Saturday 23 June 2012

Ancestral sculpture in an ancient shrine

Within houses of the nobility in Surakarta, the layout of the house follows a strict plan. The front is denoted by a pendapa of a joglo (sometimes also a limasan) roof form, followed by a kampung-styled peringgitan which is the semi-formal area where wayang puppetry performances are played where the term "ringgit" is the high Javanese word for wayang or shadow puppet, and finally the omah jero or dalem which is either another joglo or limasan roofed building.

In this last building which is usually fully enclosed by walls, it is usually broken up into three bays, a central bay known as the senthong tengah, the left bay known as the senthong kiwo and the right bay known as the senthong tengen. Both kiwo and tengen bays are used as bedrooms or storage areas for pusaka or agricultural produce; and the centre bay is a sacred space denoted as a shrine of sorts in the kejawen (Javanese philosophical thought) belief which usually houses a wooden structure not dissimilar to a canopied bed known as a pasren or krobongan.


The interior of the dalem

The pasren is where homage is paid to Sri, the goddess of rice, fertility and who brings livelihood and good fortune. And in the dalems of the nobility in Surakarta (as opposed to the Yogyakarta where all and sundry are permitted to display such statues), there are two highly significant wooden statues or figurines, known as loro blonyo, set before the pasren or krobongan in a halus kneeling/sitting position (in Yogyakarta these statues can be made from either wood or terracotta and be sitting or standing).

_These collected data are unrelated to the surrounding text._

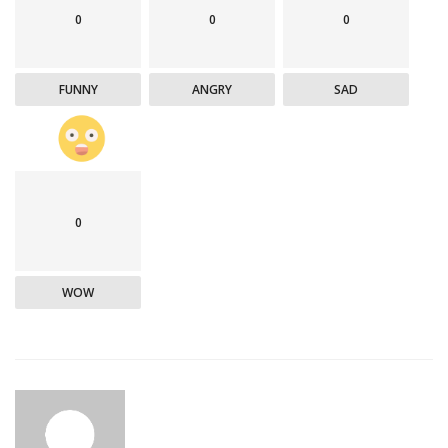
0
0
0
FUNNY
ANGRY
SAD
0
WOW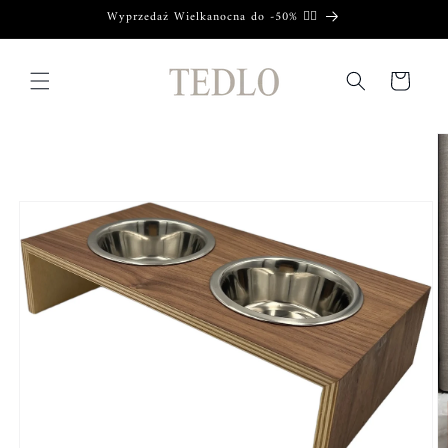
Przejdź
Wyprzedaż Wielkanocna do -50% ❤️‍🔥
do treści
Koszyk
Pomiń,
aby
przejść do
informacji
o
produkcie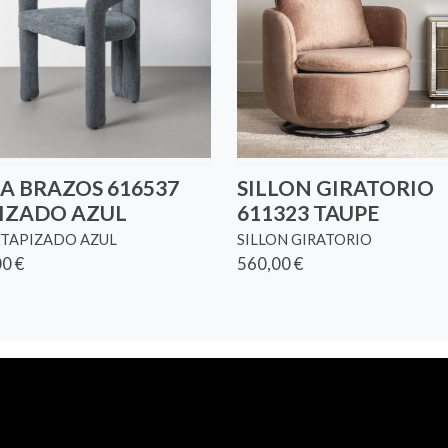
LA BRAZOS 616537
SILLON GIRATORIO
IZADO AZUL
611323 TAUPE
 TAPIZADO AZUL
SILLON GIRATORIO
0 €
560,00 €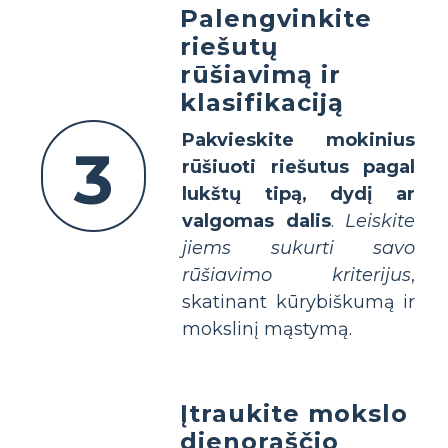
Palengvinkite
riešutų
rūšiavimą ir
klasifikaciją
Pakvieskite mokinius
3
rūšiuoti riešutus pagal
lukštų tipą, dydį ar
valgomas dalis
.
Leiskite
jiems sukurti savo
rūšiavimo kriterijus
,
skatinant kūrybiškumą ir
mokslinį mąstymą.
Įtraukite mokslo
dienoraščio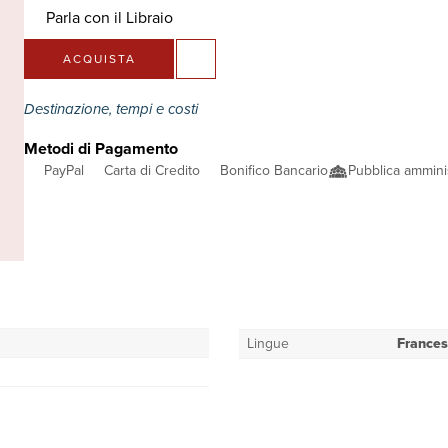
Parla con il Libraio
ACQUISTA
Destinazione, tempi e costi
Metodi di Pagamento
PayPal
Carta di Credito
Bonifico Bancario
Pubblica ammini
Lingue
France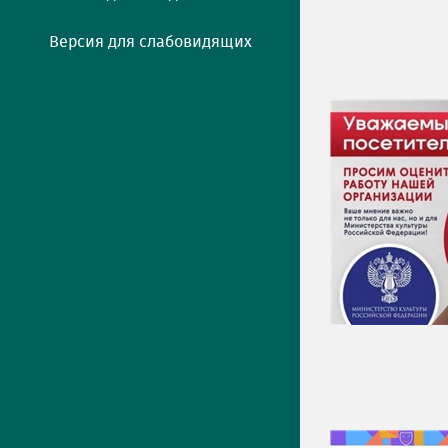
Версия для слабовидящих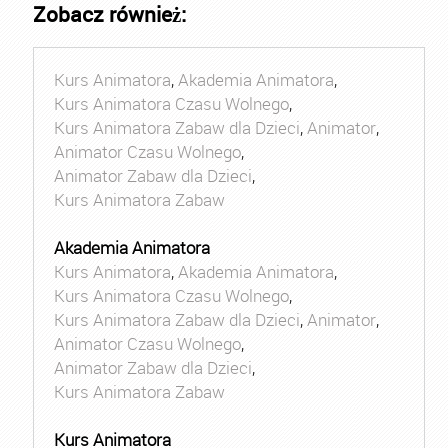
Zobacz również:
Kurs Animatora
,
Akademia Animatora
,
Kurs Animatora Czasu Wolnego
,
Kurs Animatora Zabaw dla Dzieci
,
Animator
,
Animator Czasu Wolnego
,
Animator Zabaw dla Dzieci
,
Kurs Animatora Zabaw
Akademia Animatora
Kurs Animatora
,
Akademia Animatora
,
Kurs Animatora Czasu Wolnego
,
Kurs Animatora Zabaw dla Dzieci
,
Animator
,
Animator Czasu Wolnego
,
Animator Zabaw dla Dzieci
,
Kurs Animatora Zabaw
Kurs Animatora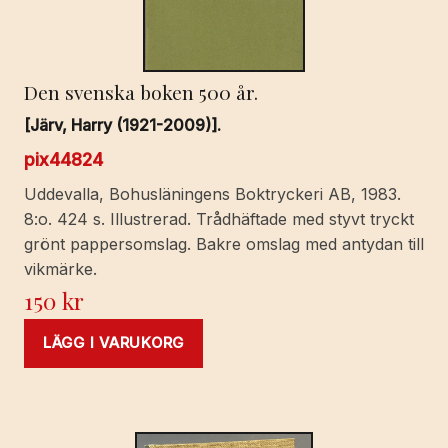
Den svenska boken 500 år.
[Järv, Harry (1921-2009)].
pix44824
Uddevalla, Bohusläningens Boktryckeri AB, 1983.
8:o. 424 s. Illustrerad. Trådhäftade med styvt tryckt
grönt pappersomslag. Bakre omslag med antydan till
vikmärke.
150
kr
LÄGG I VARUKORG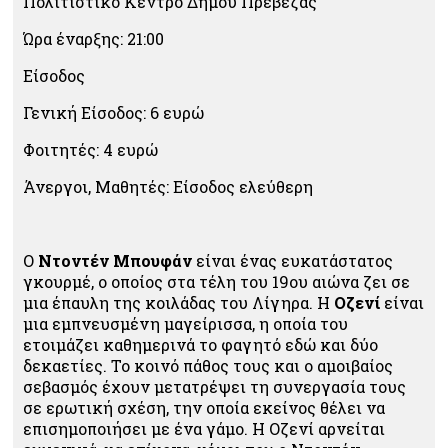
Πολιτιστικό Κέντρο Δήμου Πρέβεζας
Ώρα έναρξης: 21:00
Είσοδος
Γενική Είσοδος: 6 ευρώ
Φοιτητές: 4 ευρώ
Άνεργοι, Μαθητές: Είσοδος ελεύθερη
Ο
Ντοντέν Μπουφάν
είναι ένας ευκατάστατος
γκουρμέ, ο οποίος στα τέλη του 19ου αιώνα ζει σε
μια έπαυλη της κοιλάδας του Λίγηρα. Η
Οζενί
είναι
μια εμπνευσμένη μαγείρισσα, η οποία του
ετοιμάζει καθημερινά το φαγητό εδώ και δύο
δεκαετίες. Το κοινό πάθος τους και ο αμοιβαίος
σεβασμός έχουν μετατρέψει τη συνεργασία τους
σε ερωτική σχέση, την οποία εκείνος θέλει να
επισημοποιήσει με ένα γάμο. Η Οζενί αρνείται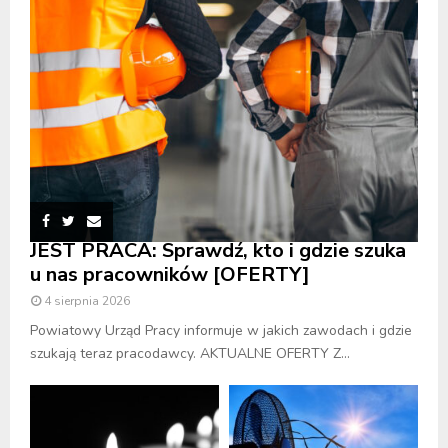
JEST PRACA: Sprawdź, kto i gdzie szuka
u nas pracowników [OFERTY]
4 sierpnia 2026
Powiatowy Urząd Pracy informuje w jakich zawodach i gdzie
szukają teraz pracodawcy. AKTUALNE OFERTY Z...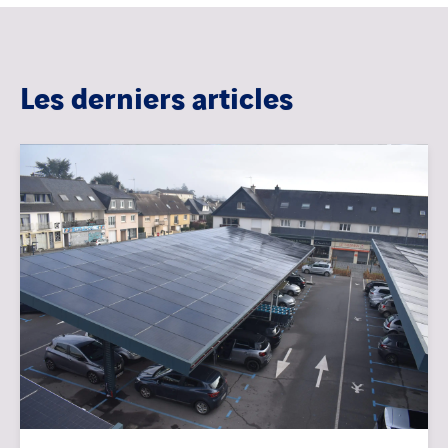
Les derniers articles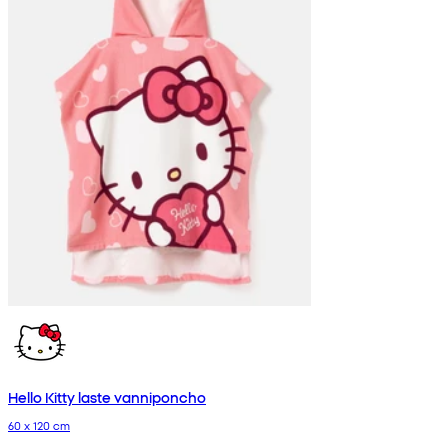
Hello Kitty laste vanniponcho
60 x 120 cm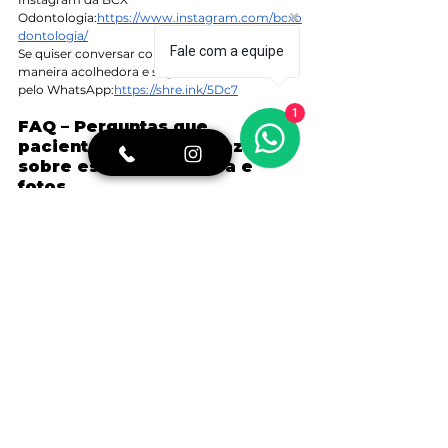
Odontologia:
https://www.instagram.com/bcxo
dontologia/
Fale com a equipe
Se quiser conversar com nossa equipe de 
maneira acolhedora e segura, fale conosco 
pelo WhatsApp:
https://shre.ink/5Dc7
1
FAQ – Perguntas que 
pacientes realmente fazem 
sobre estética da noiva e 
fotos
Por que algumas noivas não gostam das 
próprias fotos mesmo quando estão bonitas?
Isso está ligado muitas vezes à comparação, à 
expectativa interna e à forma como 
percebemos detalhes que outras pessoas nem 
notam.
O sorriso nas fotos pode parecer diferente do 
real?
Sim. Luz, ângulo, tensão facial e até ansiedade 
influenciam o modo como o sorriso aparece 
nas imagens.
Como a ansiedade odontológica interfere na 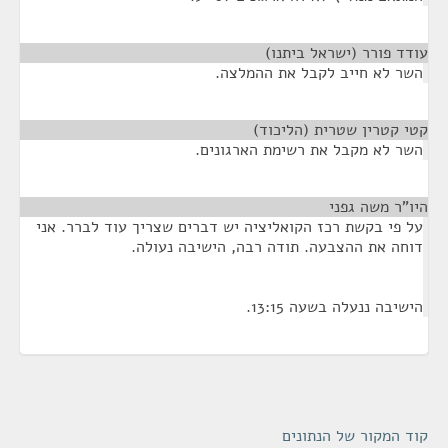
עודד פורר (ישראל ביתנו)
¶
השר לא חייב לקבל את ההמלצה.
קטי קטרין שטרית (הליכוד)
¶
השר לא מקבל את רשימת הארגונים.
היו"ר משה גפני
¶
על פי בקשת רכז הקואליציה יש דברים שצריך עוד לברר. אני
דוחה את ההצבעה. תודה רבה, הישיבה נעולה.
הישיבה ננעלה בשעה 13:15.
קוד המקור של הנתונים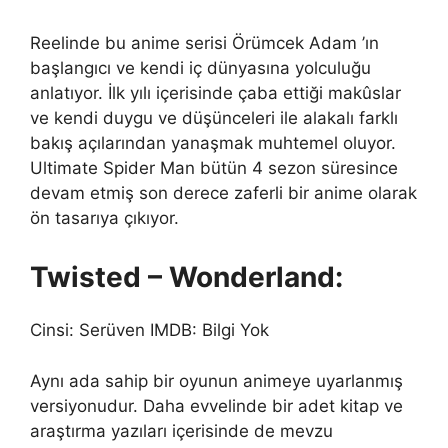
Reelinde bu anime serisi Örümcek Adam ’ın
başlangıcı ve kendi iç dünyasına yolculuğu
anlatıyor. İlk yılı içerisinde çaba ettiği makûslar
ve kendi duygu ve düşünceleri ile alakalı farklı
bakış açılarından yanaşmak muhtemel oluyor.
Ultimate Spider Man bütün 4 sezon süresince
devam etmiş son derece zaferli bir anime olarak
ön tasarıya çıkıyor.
Twisted – Wonderland:
Cinsi: Serüven IMDB: Bilgi Yok
Aynı ada sahip bir oyunun animeye uyarlanmış
versiyonudur. Daha evvelinde bir adet kitap ve
araştırma yazıları içerisinde de mevzu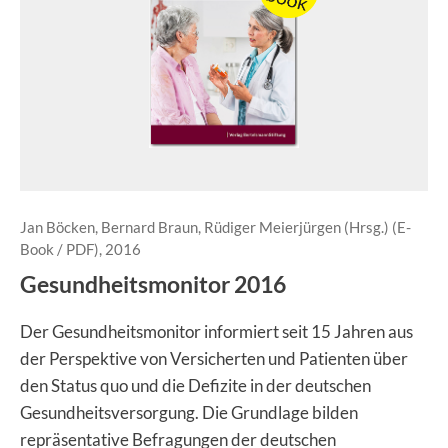
Jan Böcken, Bernard Braun, Rüdiger Meierjürgen (Hrsg.) (E-
Book / PDF), 2016
Gesundheitsmonitor 2016
Der Gesundheitsmonitor informiert seit 15 Jahren aus
der Perspektive von Versicherten und Patienten über
den Status quo und die Defizite in der deutschen
Gesundheitsversorgung. Die Grundlage bilden
repräsentative Befragungen der deutschen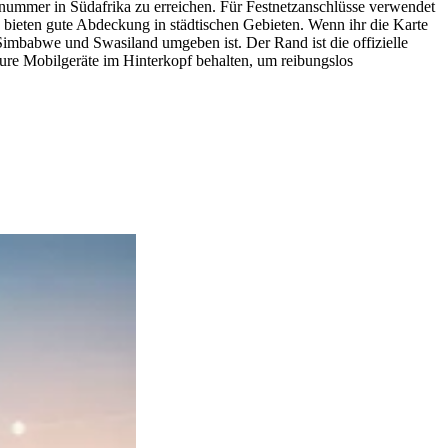
nnummer in Südafrika zu erreichen. Für Festnetzanschlüsse verwendet
bieten gute Abdeckung in städtischen Gebieten. Wenn ihr die Karte
Simbabwe und Swasiland umgeben ist. Der Rand ist die offizielle
eure Mobilgeräte im Hinterkopf behalten, um reibungslos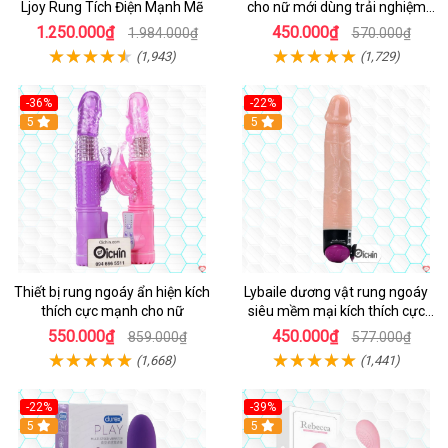
Ljoy Rung Tích Điện Mạnh Mẽ
cho nữ mới dùng trải nghiệm
thật
1.250.000₫
450.000₫
1.984.000₫
570.000₫
(1,943)
(1,729)
-36%
-22%
Hot
5
Hot
5
Thiết bị rung ngoáy ẩn hiện kích
Lybaile dương vật rung ngoáy
thích cực mạnh cho nữ
siêu mềm mại kích thích cực
mạnh
550.000₫
450.000₫
859.000₫
577.000₫
(1,668)
(1,441)
-22%
-39%
Hot
5
Hot
5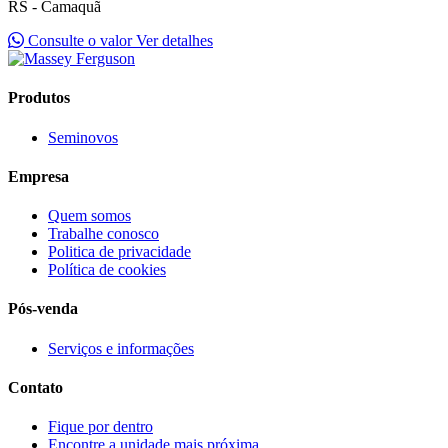
RS - Camaquã
Consulte o valor
Ver detalhes
Produtos
Seminovos
Empresa
Quem somos
Trabalhe conosco
Politica de privacidade
Política de cookies
Pós-venda
Serviços e informações
Contato
Fique por dentro
Encontre a unidade mais próxima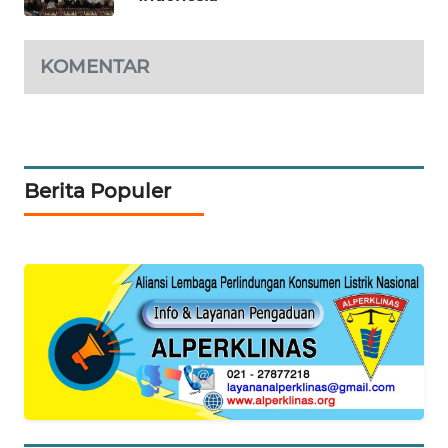
KONSUMEN
FORWAMKI
KOMENTAR
ALPERKLINAS
FORJASIDA
Berita Populer
TAMBANG
NEWS
SITUNGIR
NEWS
SIDIKALANG
NEWS
SIBARAGAS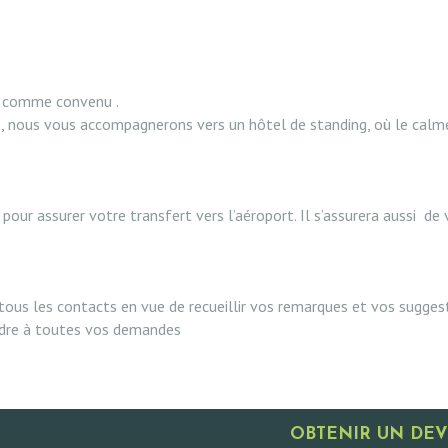
lé comme convenu .
e, nous vous accompagnerons vers un hôtel de standing, où le calme
 pour assurer votre transfert vers l’aéroport. Il s’assurera aussi 
tous les contacts en vue de recueillir vos remarques et vos sugges
ndre à toutes vos demandes
OBTENIR UN DEV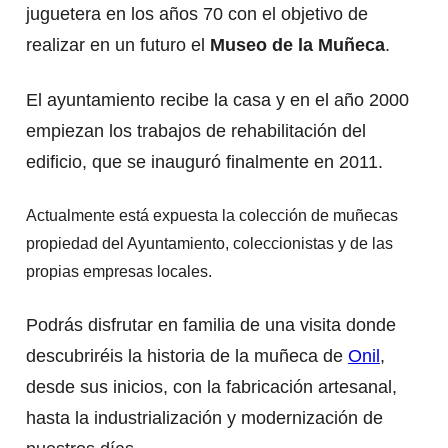
juguetera en los años 70 con el objetivo de
realizar en un futuro el
Museo de la Muñeca
.
El ayuntamiento recibe la casa y en el año 2000
empiezan los trabajos de rehabilitación del
edificio, que se inauguró finalmente en 2011.
Actualmente está expuesta la colección de muñecas
propiedad del Ayuntamiento, coleccionistas y de las
propias empresas locales.
Podrás disfrutar en familia de una visita donde
descubriréis la historia de la muñeca de
Onil
,
desde sus inicios, con la fabricación artesanal,
hasta la industrialización y modernización de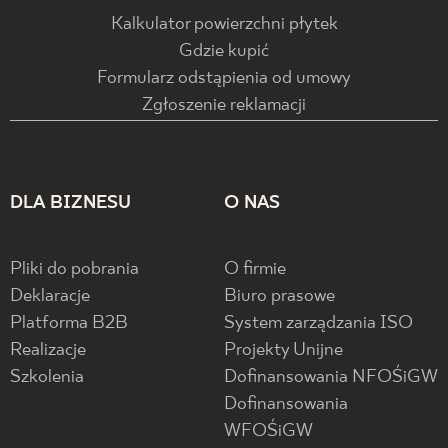
Kalkulator powierzchni płytek
Gdzie kupić
Formularz odstąpienia od umowy
Zgłoszenie reklamacji
DLA BIZNESU
O NAS
Pliki do pobrania
O firmie
Deklaracje
Biuro prasowe
Platforma B2B
System zarządzania ISO
Realizacje
Projekty Unijne
Szkolenia
Dofinansowania NFOŚiGW
Dofinansowania
WFOŚiGW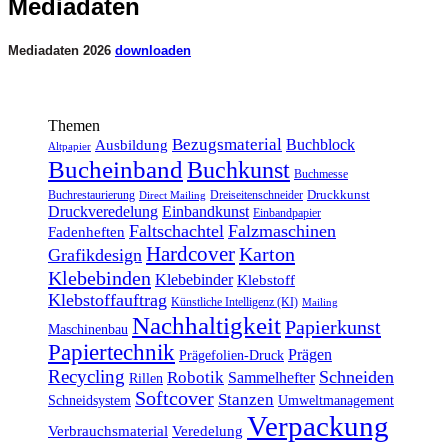
Mediadaten
Mediadaten 2026
downloaden
Themen
Bezugsmaterial
Buchblock
Ausbildung
Altpapier
Bucheinband
Buchkunst
Buchmesse
Druckkunst
Buchrestaurierung
Dreiseitenschneider
Direct Mailing
Druckveredelung
Einbandkunst
Einbandpapier
Faltschachtel
Falzmaschinen
Fadenheften
Hardcover
Karton
Grafikdesign
Klebebinden
Klebebinder
Klebstoff
Klebstoffauftrag
Künstliche Intelligenz (KI)
Mailing
Nachhaltigkeit
Papierkunst
Maschinenbau
Papiertechnik
Prägen
Prägefolien-Druck
Recycling
Schneiden
Robotik
Sammelhefter
Rillen
Softcover
Stanzen
Schneidsystem
Umweltmanagement
Verpackung
Verbrauchsmaterial
Veredelung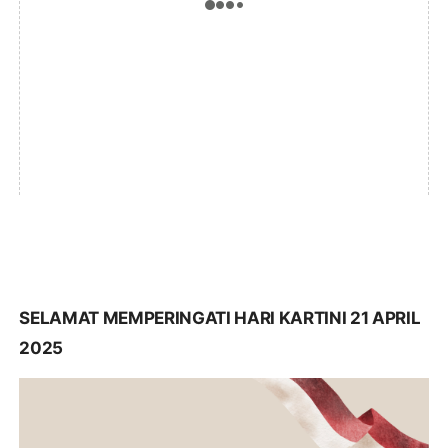
SELAMAT MEMPERINGATI HARI KARTINI 21 APRIL
2025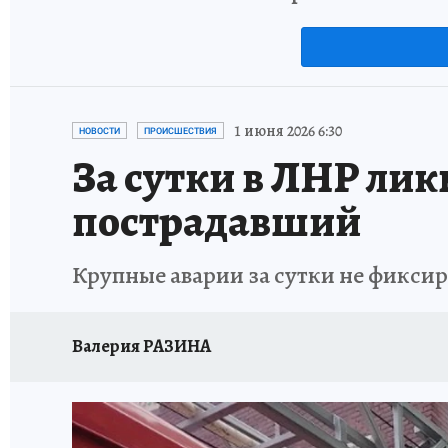
1 июня 2026 6:30
НОВОСТИ
ПРОИСШЕСТВИЯ
За сутки в ЛНР лик
пострадавший
Крупные аварии за сутки не фикси
Валерия РАЗИНА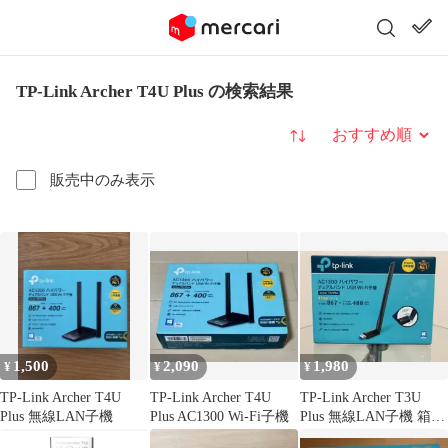
TP-Link Archer T4U Plus の検索結果
並び替え
販売中のみ表示
1,500
2,090
1,980
¥
¥
¥
TP-Link Archer T4U
TP-Link Archer T4U
TP-Link Archer T3U
Plus 無線LAN子機
Plus AC1300 Wi-Fi子機
Plus 無線LAN子機 箱・
CD付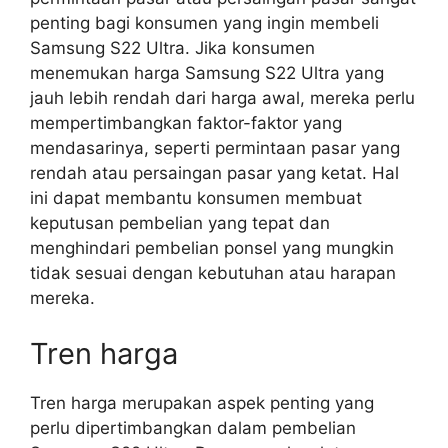
penting bagi konsumen yang ingin membeli
Samsung S22 Ultra. Jika konsumen
menemukan harga Samsung S22 Ultra yang
jauh lebih rendah dari harga awal, mereka perlu
mempertimbangkan faktor-faktor yang
mendasarinya, seperti permintaan pasar yang
rendah atau persaingan pasar yang ketat. Hal
ini dapat membantu konsumen membuat
keputusan pembelian yang tepat dan
menghindari pembelian ponsel yang mungkin
tidak sesuai dengan kebutuhan atau harapan
mereka.
Tren harga
Tren harga merupakan aspek penting yang
perlu dipertimbangkan dalam pembelian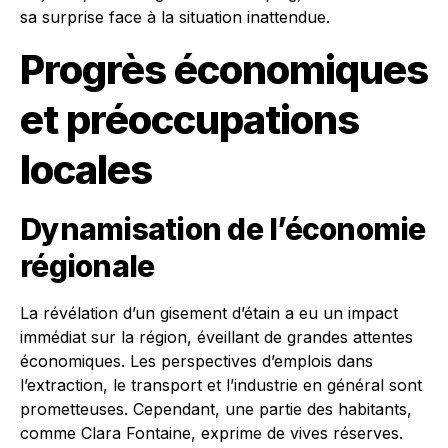
sa surprise face à la situation inattendue.
Progrès économiques
et préoccupations
locales
Dynamisation de l’économie
régionale
La révélation d’un gisement d’étain a eu un impact
immédiat sur la région, éveillant de grandes attentes
économiques. Les perspectives d’emplois dans
l’extraction, le transport et l’industrie en général sont
prometteuses. Cependant, une partie des habitants,
comme Clara Fontaine, exprime de vives réserves.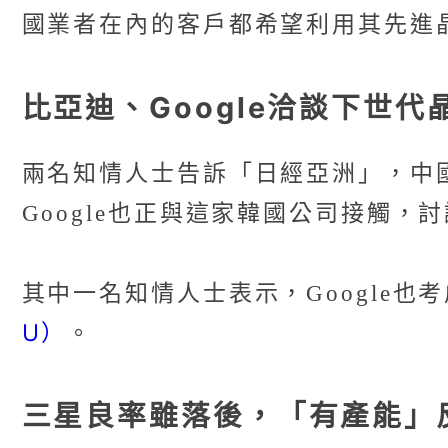
國業者在內的客戶都希望利用其先進
比亞迪、Google洽談下世代
兩名知情人士告訴「日經亞洲」，中
Google也正與這家韓國公司接觸，
其中一名知情人士表示，Google也
U）
。
三星良率雖落後，「有產能」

The pair of Sri and Sadana sitting before the krobongan at the nDalem Brotodiningratan

Etymology of the term, loro blonyo: Loro means two and Blonyo means rubbed with lulur (luluran) with a yellow powder paste. The male figure is symbolic of Wisnu and known as Raden or Batara Sadana and the female figure is Dewi Sri who is conceived of as living in heaven (kahyangan) but descends from time to time to the pasren.

The dalem where the pasren is situated may be ornamented with ancestral portraits and often contains a plancan which is for for pikes or lances (tombak), pennants and payung (song-song) of state.

The centrality of the pasren or krobongan in the Javanese house is fully reflected in the keraton. Behrend writes that this is in the Dalem Prabasuyasa which is the ritual heart of the palace complex, although the Susuhunan (ruler) did not live there, it housed the pusaka, the krobongan structure (described in Dutch as the state bed or Staatsiebed) and the loro blonyo statues representing Sri and Sadana; the eternal flame of Ki Agung Sela; the sekar wijaya kusuma, which would bloom as long as the king possessed the wahyu, the regalia (ampilan dalem; heirloom weapons, ornamental betel sets and standards carried behind the ruler) and the symbols of state, the upacara (in Surakarta, right figures cast in precious metals and embellished with rare stones and gems, ie. a cock, a crowned naga, a goose, a roe deer, a garuda, two elephants and a bull).


Modern replicas in fibreglass on display at the Keraton Museum

Throughout the relatively brief history of the Surakarta Keraton or the Kasunanan, the various symbols and furnishings of the nobility have been lost through private sale and from the property (warisan) being divided as an inheritance amongst the descendents and these included the extremely rare statues of Sri and Sadana.

Only a single pair currently exists in-situ within a royal dalem in the Baluwarti (walled enclosed area of the palace) in Surakarta and all other known pairs are dispersed in private collections mostly within Indonesia.

Two pairs of the most significant and beautiful loro blonyo were owned by KRT (as he was then) Hardjonagoro and now after his passing in 2008, they have passed on to his heirs and then onward to his nephews. These were published examples which were exhibited in various museums in the USA and the Netherlands as part of the Court Arts of Indonesia exhibition organised by the Asia Society Galleries in New York back in the early 1990s.

And without the standard sample as a pakem, for contemporaneous artisians who make new loro blonyo; these are mostly ornamental figurines that do not accurately portray the intrinsic qualities and characteristics of genuine figurines.